▶ [PROMPT]: Leave the pictures behind and repeat all the entries exactly.

▶ [RECORDS TO PROCESS]:
Start of Block
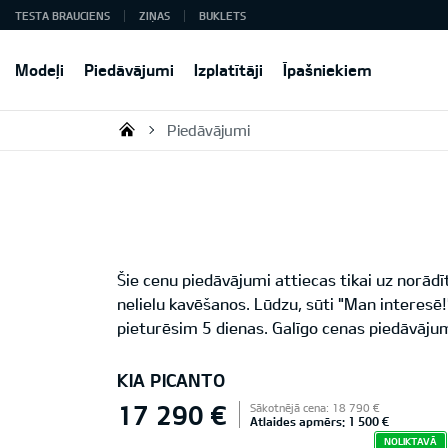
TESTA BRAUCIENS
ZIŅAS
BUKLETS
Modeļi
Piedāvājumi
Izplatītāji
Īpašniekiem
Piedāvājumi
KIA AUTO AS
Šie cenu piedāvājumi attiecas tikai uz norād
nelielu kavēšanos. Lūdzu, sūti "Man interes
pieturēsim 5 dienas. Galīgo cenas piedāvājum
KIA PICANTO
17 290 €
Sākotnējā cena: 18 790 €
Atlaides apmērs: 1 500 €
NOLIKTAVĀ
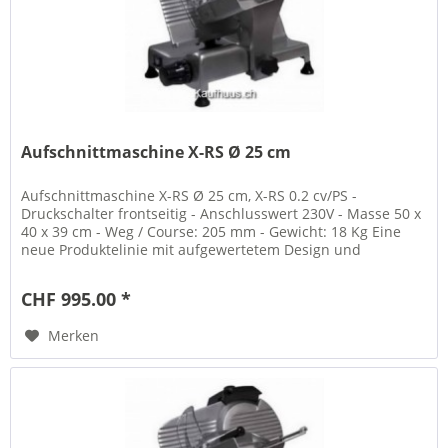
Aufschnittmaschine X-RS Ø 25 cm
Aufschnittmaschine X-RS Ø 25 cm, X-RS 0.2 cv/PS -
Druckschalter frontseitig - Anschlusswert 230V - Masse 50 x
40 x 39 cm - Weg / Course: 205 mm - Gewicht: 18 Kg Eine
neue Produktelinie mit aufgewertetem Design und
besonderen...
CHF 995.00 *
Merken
End of Block
▶ [ANSWER]:
TESTA BRAUCIENS
ZIŅAS
BUKLETS
Modeļi
Piedāvājumi
Izplatītāji
Īpašniekiem
Piedāvājumi
KIA AUTO AS
Šie cenu piedāvājumi attiecas tikai uz norād
nelielu kavēšanos. Lūdzu, sūti "Man interes
pieturēsim 5 dienas. Galīgo cenas piedāvājum
KIA PICANTO
17 290 €
Sākotnējā cena: 18 790 €
Atlaides apmērs: 1 500 €
NOLIKTAVĀ
Aufschnittmaschine X-RS Ø 25 cm
Aufschnittmaschine X-RS Ø 25 cm, X-RS 0.2 cv/PS -
Druckschalter frontseitig - Anschlusswert 230V - Masse 50 x
40 x 39 cm - Weg / Course: 205 mm - Gewicht: 18 Kg Eine
neue Produktelinie mit aufgewertetem Design und
besonderen...
CHF 995.00 *
Merken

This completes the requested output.